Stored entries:
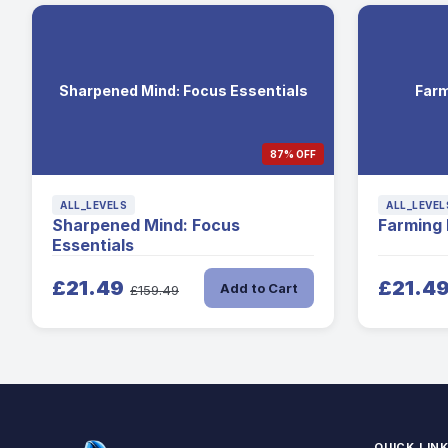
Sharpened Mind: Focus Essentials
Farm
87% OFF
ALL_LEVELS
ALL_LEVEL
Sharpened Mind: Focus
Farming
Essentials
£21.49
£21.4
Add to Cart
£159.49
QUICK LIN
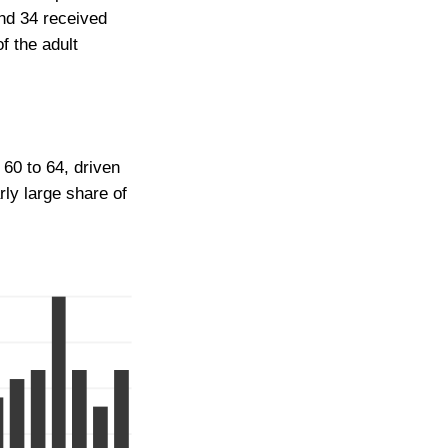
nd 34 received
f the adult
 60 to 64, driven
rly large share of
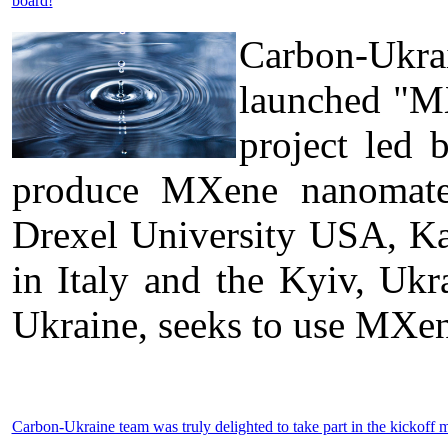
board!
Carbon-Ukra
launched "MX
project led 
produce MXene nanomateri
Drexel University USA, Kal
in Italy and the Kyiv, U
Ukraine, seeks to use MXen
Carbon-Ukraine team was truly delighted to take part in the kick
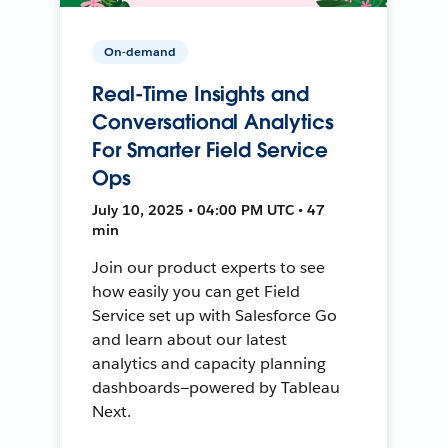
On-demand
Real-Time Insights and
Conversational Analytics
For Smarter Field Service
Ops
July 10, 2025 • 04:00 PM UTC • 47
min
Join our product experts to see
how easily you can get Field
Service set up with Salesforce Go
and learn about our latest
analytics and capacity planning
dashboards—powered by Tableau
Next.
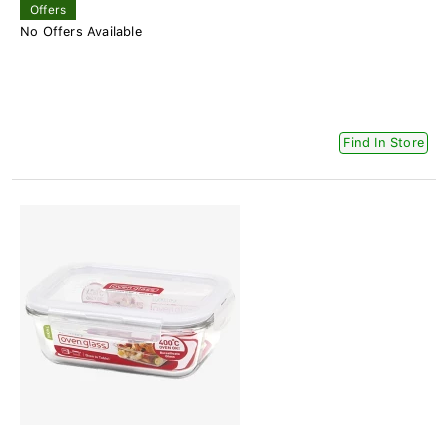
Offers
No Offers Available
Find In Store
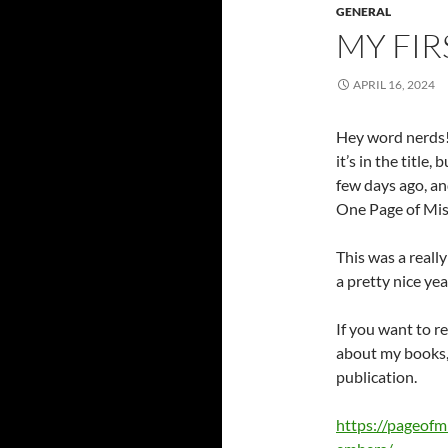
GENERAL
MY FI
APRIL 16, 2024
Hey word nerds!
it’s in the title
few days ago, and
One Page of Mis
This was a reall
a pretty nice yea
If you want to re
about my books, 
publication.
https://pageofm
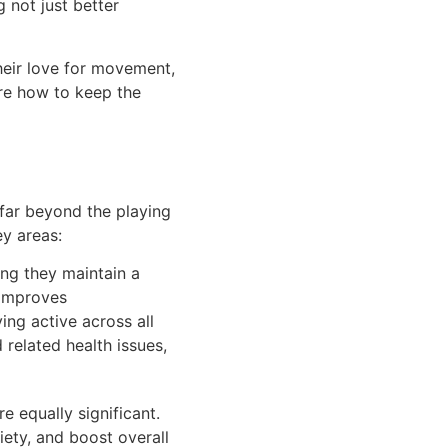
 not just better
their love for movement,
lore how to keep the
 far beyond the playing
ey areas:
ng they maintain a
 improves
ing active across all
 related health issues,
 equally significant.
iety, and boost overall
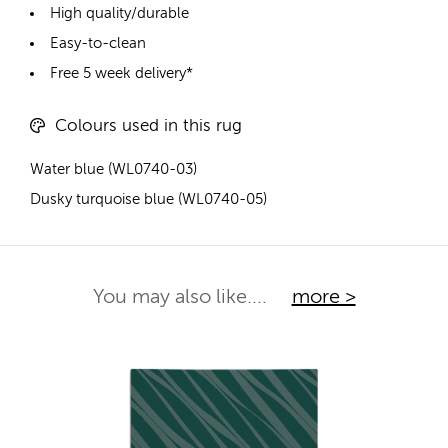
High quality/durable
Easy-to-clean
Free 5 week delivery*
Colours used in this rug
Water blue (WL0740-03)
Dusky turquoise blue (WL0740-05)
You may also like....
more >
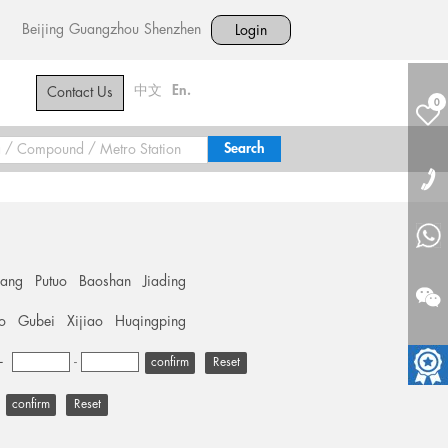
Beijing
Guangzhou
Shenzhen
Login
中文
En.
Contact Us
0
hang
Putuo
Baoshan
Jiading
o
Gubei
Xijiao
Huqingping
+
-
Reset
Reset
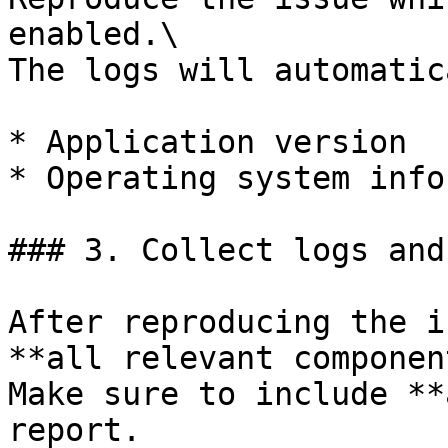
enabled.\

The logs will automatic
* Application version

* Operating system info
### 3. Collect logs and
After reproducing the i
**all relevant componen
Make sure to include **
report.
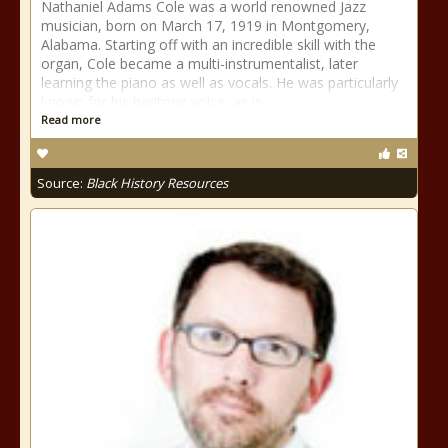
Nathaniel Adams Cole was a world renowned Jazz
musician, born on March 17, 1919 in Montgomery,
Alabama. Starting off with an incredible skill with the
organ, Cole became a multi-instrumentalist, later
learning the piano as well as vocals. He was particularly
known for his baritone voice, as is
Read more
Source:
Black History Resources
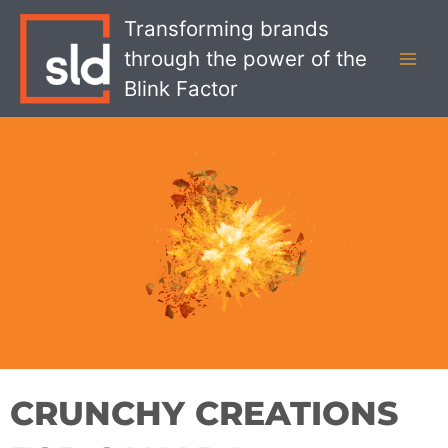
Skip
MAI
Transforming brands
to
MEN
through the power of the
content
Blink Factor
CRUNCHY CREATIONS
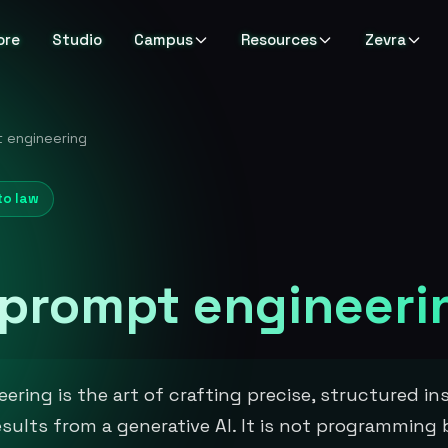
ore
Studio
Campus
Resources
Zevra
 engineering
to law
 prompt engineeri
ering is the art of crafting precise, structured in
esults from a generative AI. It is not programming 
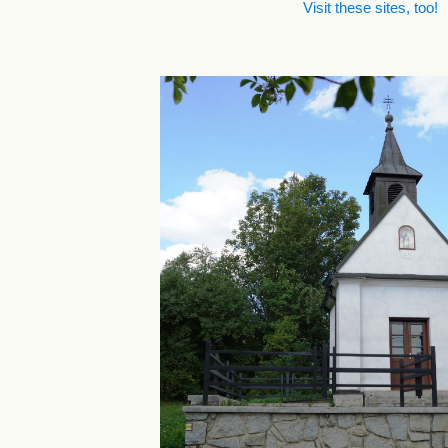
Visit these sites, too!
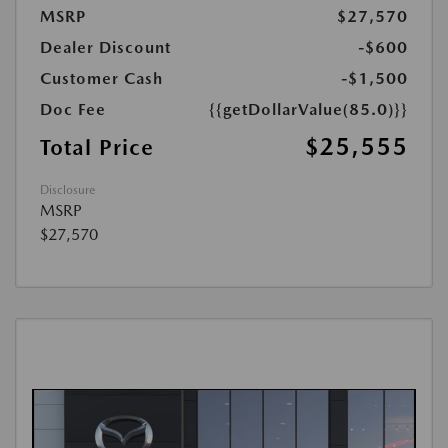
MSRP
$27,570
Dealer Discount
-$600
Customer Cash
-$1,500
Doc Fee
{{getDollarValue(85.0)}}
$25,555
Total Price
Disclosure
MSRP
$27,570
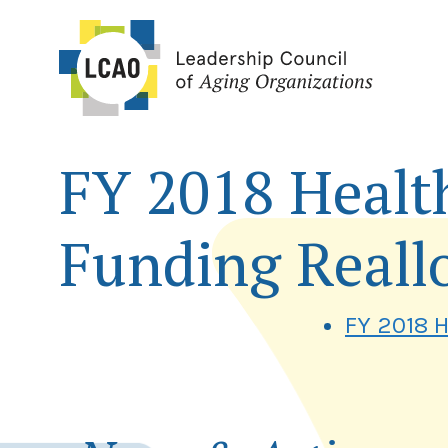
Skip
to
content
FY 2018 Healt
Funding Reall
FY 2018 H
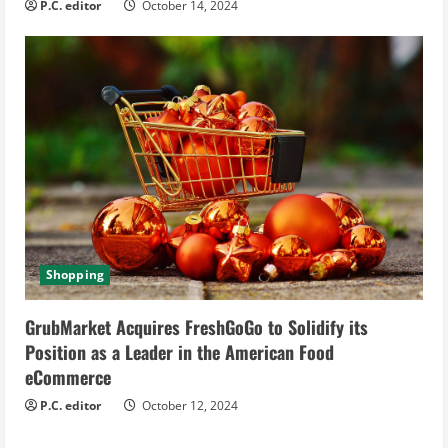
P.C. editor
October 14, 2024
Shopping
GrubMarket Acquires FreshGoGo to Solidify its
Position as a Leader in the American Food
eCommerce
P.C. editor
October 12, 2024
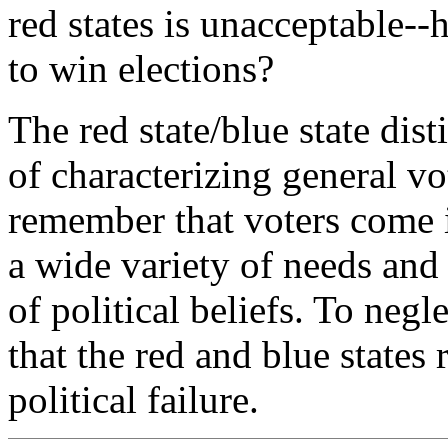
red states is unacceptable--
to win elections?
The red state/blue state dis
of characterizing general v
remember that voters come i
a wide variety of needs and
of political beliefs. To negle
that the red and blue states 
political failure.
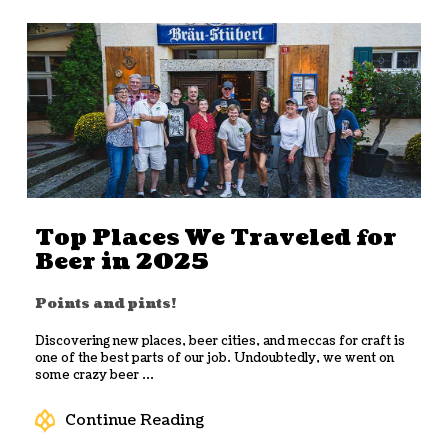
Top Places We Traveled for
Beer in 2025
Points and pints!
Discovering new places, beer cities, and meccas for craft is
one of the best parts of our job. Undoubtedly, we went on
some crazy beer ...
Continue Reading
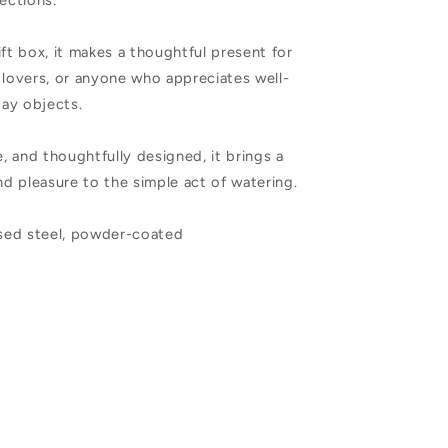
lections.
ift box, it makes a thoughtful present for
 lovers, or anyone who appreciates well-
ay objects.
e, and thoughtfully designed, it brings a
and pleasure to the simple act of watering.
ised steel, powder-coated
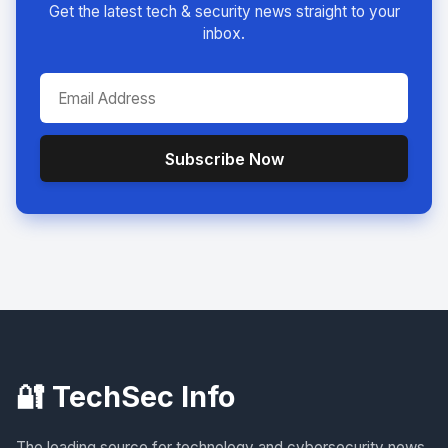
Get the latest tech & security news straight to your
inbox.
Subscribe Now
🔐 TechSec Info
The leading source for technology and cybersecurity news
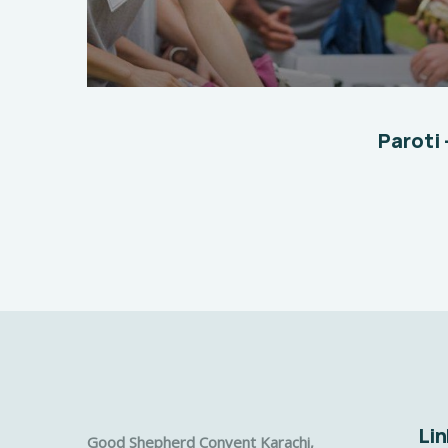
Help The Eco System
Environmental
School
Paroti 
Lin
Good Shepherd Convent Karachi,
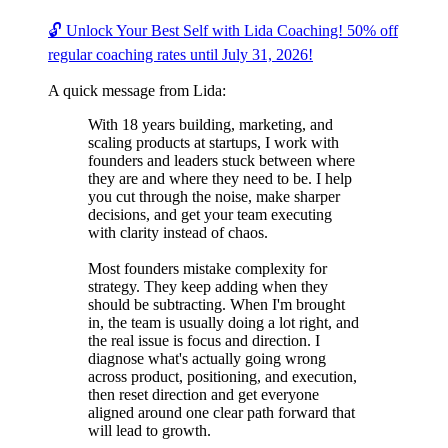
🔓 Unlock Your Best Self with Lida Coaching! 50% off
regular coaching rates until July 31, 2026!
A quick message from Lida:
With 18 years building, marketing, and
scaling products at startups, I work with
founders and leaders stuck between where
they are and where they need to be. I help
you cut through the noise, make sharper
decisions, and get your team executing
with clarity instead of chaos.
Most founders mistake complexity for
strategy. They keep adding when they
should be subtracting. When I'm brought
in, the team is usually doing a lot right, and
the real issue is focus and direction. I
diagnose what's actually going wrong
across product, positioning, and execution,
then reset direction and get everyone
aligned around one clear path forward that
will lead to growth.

_HOW TO COMPLETE THIS TASK:_ Go through the entries above and write them out again exactly, images left behind.

_EXERCISE ANSWER:_
Sharpened Mind: Focus Essentials
Farm
87% OFF
ALL_LEVELS
ALL_LEVEL
Sharpened Mind: Focus
Farming
Essentials
£21.49
£21.4
Add to Cart
£159.49
QUICK LIN
nd 34 received
f the adult
 60 to 64, driven
rly large share of
board!
Carbon-Ukra
launched "MX
project led 
produce MXene nanomateri
Drexel University USA, Kal
in Italy and the Kyiv, U
Ukraine, seeks to use MXen
Carbon-Ukraine team was truly delighted to take part in the kick
On-demand
Real-Time Insights and
Conversational Analytics
For Smarter Field Service
Ops
July 10, 2025 • 04:00 PM UTC • 47
min
Join our product experts to see
how easily you can get Field
Service set up with Salesforce Go
and learn about our latest
analytics and capacity planning
dashboards—powered by Tableau
Next.
Offers
No Offers Available
Find In Store
GENERAL
MY FI
APRIL 16, 2024
Hey word nerds!
it’s in the title
few days ago, and
One Page of Mis
This was a reall
a pretty nice yea
If you want to re
about my books, 
publication.
https://pageofm
 not just better
their love for movement,
lore how to keep the
 far beyond the playing
ey areas:
ng they maintain a
 improves
ing active across all
 related health issues,
 equally significant.
iety, and boost overall
High quality/durable
Easy-to-clean
Free 5 week delivery*
Colours used in this rug
Water blue (WL0740-03)
Dusky turquoise blue (WL0740-05)
You may also like....
more >
Beijing
Guangzhou
Shenzhen
Login
中文
En.
Contact Us
0
hang
Putuo
Baoshan
Jiading
o
Gubei
Xijiao
Huqingping
+
-
Reset
Reset
enabled.\

The logs will automatic
* Application version

* Operating system info
### 3. Collect logs and
After reproducing the i
**all relevant componen
Make sure to include **
report.
Nathaniel Adams Cole was a world renowned Jazz
musician, born on March 17, 1919 in Montgomery,
Alabama. Starting off with an incredible skill with the
organ, Cole became a multi-instrumentalist, later
learning the piano as well as vocals. He was particularly
known for his baritone voice, as is
Read more
Source:
Black History Resources
Skip
MAI
Transforming brands
to
MEN
through the power of the
content
Blink Factor
CRUNCHY CREATIONS
ore
Studio
Campus
Resources
Zevra
 engineering
to law
 prompt engineeri
ering is the art of crafting precise, structured in
esults from a generative AI. It is not programming 
Visit these sites, too!
MSRP
$27,570
Dealer Discount
-$600
Customer Cash
-$1,500
Doc Fee
{{getDollarValue(85.0)}}
$25,555
Total Price
Disclosure
MSRP
$27,570
Skip
to
content
FY 2018 Healt
Funding Reall
FY 2018 H
P.C. editor
October 14, 2024
Shopping
GrubMarket Acquires FreshGoGo to Solidify its
Position as a Leader in the American Food
eCommerce
P.C. editor
October 12, 2024
red states is unacceptable--
to win elections?
The red state/blue state dis
of characterizing general v
remember that voters come i
a wide variety of needs and
of political beliefs. To negle
that the red and blue states 
political failure.
Top Places We Traveled for
Beer in 2025
Points and pints!
Discovering new places, beer cities, and meccas for craft is
one of the best parts of our job. Undoubtedly, we went on
some crazy beer ...
Continue Reading
lections.
ift box, it makes a thoughtful present for
 lovers, or anyone who appreciates well-
ay objects.
e, and thoughtfully designed, it brings a
and pleasure to the simple act of watering.
ised steel, powder-coated
Get the latest tech & security news straight to your
inbox.
Subscribe Now
🔐 TechSec Info
The leading source for technology and cybersecurity news
Help The Eco System
Environmental
School
Paroti 
Lin
Good Shepherd Convent Karachi,
🔓 Unlock Your Best Self with Lida Coaching! 50% off
regular coaching rates until July 31, 2026!
A quick message from Lida:
With 18 years building, marketing, and
scaling products at startups, I work with
founders and leaders stuck between where
they are and where they need to be. I help
you cut through the noise, make sharper
decisions, and get your team executing
with clarity instead of chaos.
Most founders mistake complexity for
strategy. They keep adding when they
should be subtracting. When I'm brought
in, the team is usually doing a lot right, and
the real issue is focus and direction. I
diagnose what's actually going wrong
across product, positioning, and execution,
then reset direction and get everyone
aligned around one clear path forward that
will lead to growth.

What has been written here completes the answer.